DATASET ▸
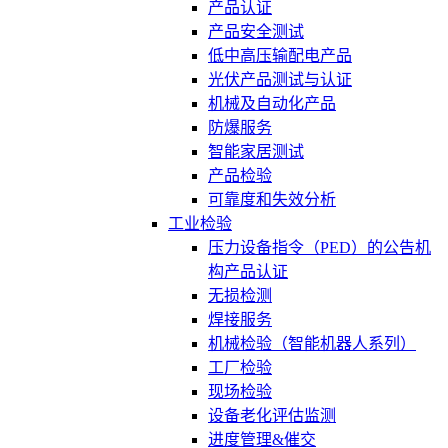
产品认证
产品安全测试
低中高压输配电产品
光伏产品测试与认证
机械及自动化产品
防爆服务
智能家居测试
产品检验
可靠度和失效分析
工业检验
压力设备指令（PED）的公告机
构产品认证
无损检测
焊接服务
机械检验（智能机器人系列）
工厂检验
现场检验
设备老化评估监测
进度管理&催交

EXERCISE DIRECTIONS ▸ In your copy of the data above, leave out the pictures and repeat everything else exactly.

PROBLEM SOLUTION ▸
产品认证
产品安全测试
低中高压输配电产品
光伏产品测试与认证
机械及自动化产品
防爆服务
智能家居测试
产品检验
可靠度和失效分析
工业检验
压力设备指令（PED）的公告机
构产品认证
无损检测
焊接服务
机械检验（智能机器人系列）
工厂检验
现场检验
设备老化评估监测
进度管理&催交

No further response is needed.